Tentu saja, kedua kejadian tersebut membuat pasangan-pasangan yang menikah itu hidup secara zina di mata Allah. Hal inilah yang membuat saya ingin memastikan kepada Ustadz tentang kebenaran yang saya yakini itu. Surat-surat apa sajakah dalam Al-Qur`an yang memuat tentang perkara-perkara di atas dan hadits-hadits apa sajakah yang menerangkannya, sehingga ketika saya bertemu dengan kejadian seperti ini lagi, saya dapat menerangkannya dengan lebih jelas apa yang saya yakini itu.
Selain itu, bagaimana cara agar saat menyampaikan hal itu kepada orang lain tidak menyinggung perasaan orang tersebut. Itu saja yang ingin saya tanyakan kepada Ustadz. Mohon maaf jika ada kata-kata yang salah. Atas kemurahn hati Ustadz untuk menjawabnya, sebelum dan sesudahnya saya haturkan terima kasih.
Wassalamu’alaikum Wr. Wb.
R -……

Jawaban:

Wa’alaikumussalam Wr. Wb.
Alhamdulillah saya dan keluarga dalam keadaan sehat wal’afiat. Terima kasih juga atas doanya, semoga Anda juga demikian adanya.
Saudariku yang terhormat, pendapat yang Anda yakini kebenarannya itu bukanlah satu-satunya pendapat yang ada dalam masalah hukum menikahi wanita yang hamil di luar nikah dan juga status anak hasil hubungan di luar nikah.

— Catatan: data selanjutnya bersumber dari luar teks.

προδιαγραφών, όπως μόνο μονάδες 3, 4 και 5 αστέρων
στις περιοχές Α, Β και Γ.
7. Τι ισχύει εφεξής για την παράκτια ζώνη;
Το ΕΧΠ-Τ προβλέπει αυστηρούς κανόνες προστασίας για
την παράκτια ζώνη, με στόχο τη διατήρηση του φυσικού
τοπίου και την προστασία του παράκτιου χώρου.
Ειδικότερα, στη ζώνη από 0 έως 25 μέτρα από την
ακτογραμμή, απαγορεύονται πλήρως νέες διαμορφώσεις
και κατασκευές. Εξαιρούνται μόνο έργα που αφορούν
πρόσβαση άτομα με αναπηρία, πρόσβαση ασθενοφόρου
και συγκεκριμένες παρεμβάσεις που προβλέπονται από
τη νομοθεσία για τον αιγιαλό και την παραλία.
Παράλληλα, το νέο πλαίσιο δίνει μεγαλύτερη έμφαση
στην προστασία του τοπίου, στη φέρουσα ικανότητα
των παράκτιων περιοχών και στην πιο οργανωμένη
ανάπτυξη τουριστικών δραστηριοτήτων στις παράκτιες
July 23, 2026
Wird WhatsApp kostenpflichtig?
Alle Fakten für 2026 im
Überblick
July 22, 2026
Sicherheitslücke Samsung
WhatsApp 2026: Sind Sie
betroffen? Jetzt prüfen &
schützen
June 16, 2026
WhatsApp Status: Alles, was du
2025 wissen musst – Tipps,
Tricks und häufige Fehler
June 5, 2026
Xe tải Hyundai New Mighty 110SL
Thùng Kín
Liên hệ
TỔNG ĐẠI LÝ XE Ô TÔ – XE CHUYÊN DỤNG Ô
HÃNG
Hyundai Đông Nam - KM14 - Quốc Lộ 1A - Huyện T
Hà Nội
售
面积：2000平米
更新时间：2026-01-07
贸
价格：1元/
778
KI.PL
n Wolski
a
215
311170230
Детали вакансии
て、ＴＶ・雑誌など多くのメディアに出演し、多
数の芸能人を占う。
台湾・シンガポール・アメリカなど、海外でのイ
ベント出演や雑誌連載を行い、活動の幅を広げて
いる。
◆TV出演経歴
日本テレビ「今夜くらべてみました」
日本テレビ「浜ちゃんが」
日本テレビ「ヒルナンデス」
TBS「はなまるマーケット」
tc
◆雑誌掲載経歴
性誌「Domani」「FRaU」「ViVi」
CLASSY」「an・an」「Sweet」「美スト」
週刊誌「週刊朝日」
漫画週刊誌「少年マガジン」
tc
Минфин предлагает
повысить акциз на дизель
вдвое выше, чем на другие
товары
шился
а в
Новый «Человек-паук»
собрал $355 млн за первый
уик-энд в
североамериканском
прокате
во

Ada banyak pendapat dalam masalah tersebut. Ada ulama yang menutup pintu rapat-rapat, ada yang mau membukanya tetapi hanya sedikit saja sebagai wujud kehati-hatiannya, dan ada yang membukanya cukup lebar. Namun perlu diketahui, pendapat mereka itu bukan pendapat asal-asalan, melainkan pendapat yang didasarkan pada dalil-dalil dan pertimbangan-pertimbangan tertentu.
Sebelum menuju inti permasalahan yang Anda tanyakan, terlebih dahulu saya akan menjelaskan tentang hukum kedua masalah tersebut secara umum.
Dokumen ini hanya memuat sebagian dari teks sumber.